With an almost evangelical rush, a number of churches are pitching in to help single parents.

Half of all children in the child-care program at Christ Our Shepherd Ministries in Matthews, N.C., come from single-parent families. The church recently reached out to bring these moms into the congregation.

In Colorado Springs, Colo., Guardian Angels Child Care Ministry trains babysitters and teaches other churches how they can subsidize children of single parents.

The First Baptist Church of Indian Rocks in Largo, Fla., bought an entire apartment complex, turned it into a nonprofit organization, and now houses dozens of single-parent families for free or reduced rent.

St. Croix Valley Christians in Action in Lake Elmo, Minn., offers a monthly car-care session for single mothers. While mechanics in the congregation unsheathe wrenches, the moms themselves are taught budget principles and other skills in a church classroom.

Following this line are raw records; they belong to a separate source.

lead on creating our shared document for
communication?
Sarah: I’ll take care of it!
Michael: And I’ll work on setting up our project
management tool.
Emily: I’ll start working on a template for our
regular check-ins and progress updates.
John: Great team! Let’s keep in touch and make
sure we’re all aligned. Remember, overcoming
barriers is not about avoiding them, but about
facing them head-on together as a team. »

States, too, are starting to aid churches that want to help poor, single parents. Texas has agreed to fund some church programs aimed at providing help to families in trouble or need - an idea that has captivated church and lay leaders alike.

While the Roman Catholic Church, because of its institutional largess toward the poor, has tended to look on single-parenthood with "more of a sense of realism," it too has had to deal with the moral quandary presented by illegitimacy and divorce, says Clyde Crews, a history professor at Bellerman College in Louisville, Ky. But many Protestant churches - including the Baptists, Methodists, Presbyterians, and evangelicals - backed off tending to the needs of broken families after the federal government began to take over that job in the 1930s. Over time, church officials say, some of these churches came to treat single parents with ambivalence, if not disdain.

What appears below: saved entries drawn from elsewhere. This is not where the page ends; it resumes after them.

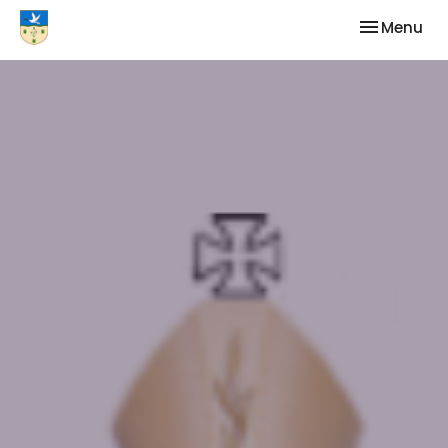
Toggle nav
Menu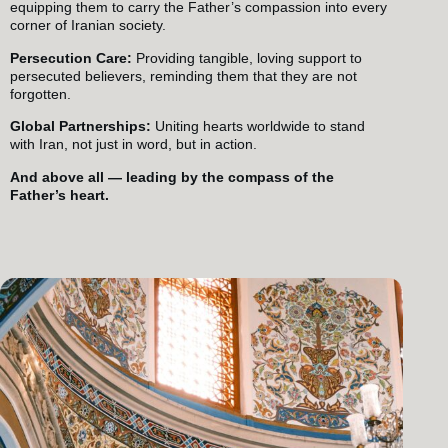
equipping them to carry the Father’s compassion into every
corner of Iranian society.
Persecution Care:
Providing tangible, loving support to
persecuted believers, reminding them that they are not
forgotten.
Global Partnerships:
Uniting hearts worldwide to stand
with Iran, not just in word, but in action.
And above all — leading by the compass of the
Father’s heart.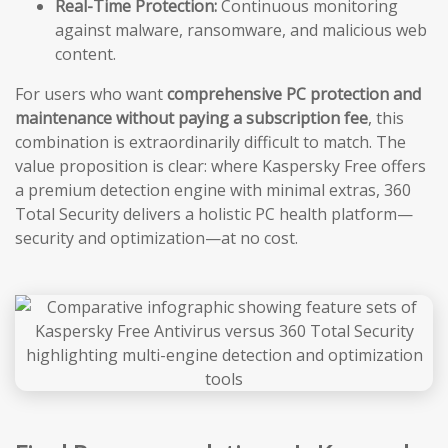
Real-Time Protection:
Continuous monitoring
against malware, ransomware, and malicious web
content.
For users who want
comprehensive PC protection and
maintenance without paying a subscription fee
, this
combination is extraordinarily difficult to match. The
value proposition is clear: where Kaspersky Free offers
a premium detection engine with minimal extras, 360
Total Security delivers a holistic PC health platform—
security and optimization—at no cost.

Indeed, there have been blow-ups in vestries and pews over what is seen as this new coddling of single parents.

"In one very reputable church in this area, this whole issue of bringing single parents' needs to the church board caused one elder to resign on the spot," says Jamie Pearce, the single-parent minister at Cary Church of God. "Many people still have the mindset that [single parents] ... brought this sin on themselves."

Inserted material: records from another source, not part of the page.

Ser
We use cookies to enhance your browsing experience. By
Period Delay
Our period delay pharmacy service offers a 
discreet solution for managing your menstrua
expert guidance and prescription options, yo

Yet many conservative church leaders say the embrace of single parents - given their growing numbers in American society - is long overdue.

"It's been human nature of the church to lean toward legalism, which is focusing on rules and [the belief that] people who don't follow rules should be shunned, when that's really not heart of Christianity," says Ms. Wright.

Indeed, churchgoing itself has changed drastically during the past 50 years. The longtime American cultural expectation that going to church on Sunday was what everyone did has faded. To revive relevance, many churches in the past decade have started ministries aimed at specific groups: teenagers, single adults, and the divorced.

Of course, churches never completely abandoned single parents and their children, especially in African-American congregations.

Bill Leonard, dean of Wake Forest Divinity School in Winston-Salem, N.C., can remember his childhood days in the 1950s in a small Texas town, when a man from his community church would fetch him for weekly Sunday picnics. The man - whom Mr. Leonard recalls only as "Mr. Wilkerson" - stepped in to help after divorce split Leonard's parents.

In fact, many churches, especially in the genteel South, have always helped single-parent families - albeit covertly. "They didn't organize elaborate programs, lest they embarrass families," Leonard says. "True enough, there was a time when the church was insensitive [to single-parent households]. But I think many church members also knew well what the culture would bear."